---------- SUPPLIED ENTRIES

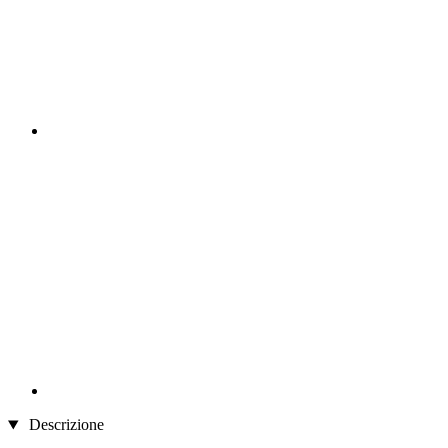
Descrizione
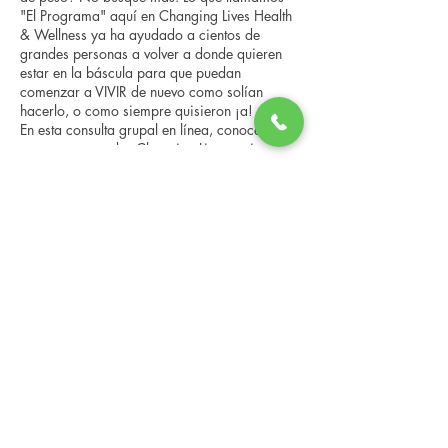
"El Programa" aquí en Changing Lives Health
& Wellness ya ha ayudado a cientos de
grandes personas a volver a donde quieren
estar en la báscula para que puedan
comenzar a VIVIR de nuevo como solían
hacerlo, o como siempre quisieron ¡a!
En esta consulta grupal en línea, conocerá a
nuestro entrenador Changing Lives, quien le
brindará una descripción general del
programa, los pasos, los beneficios y las
Compartir este evento
historias reales de otras personas que han
pasado por él.
Esta consulta en línea tiene un espacio
limitado, pero es gratuita y sin compromiso,
así que avísenos si puede asistir.
Changing Lives Health & Wellness, LLC
Central Square #42
199 New Road
Linwood, New Jersey 08221
info@CLHAW.com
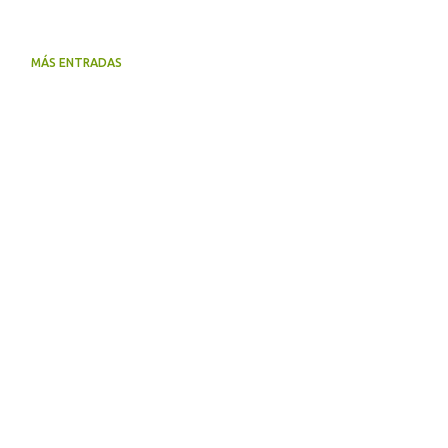
MÁS ENTRADAS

--------------------

Throughout the data above, copy all lines where the word "Health" is found.

"El Programa" aquí en Changing Lives Health
Changing Lives Health & Wellness, LLC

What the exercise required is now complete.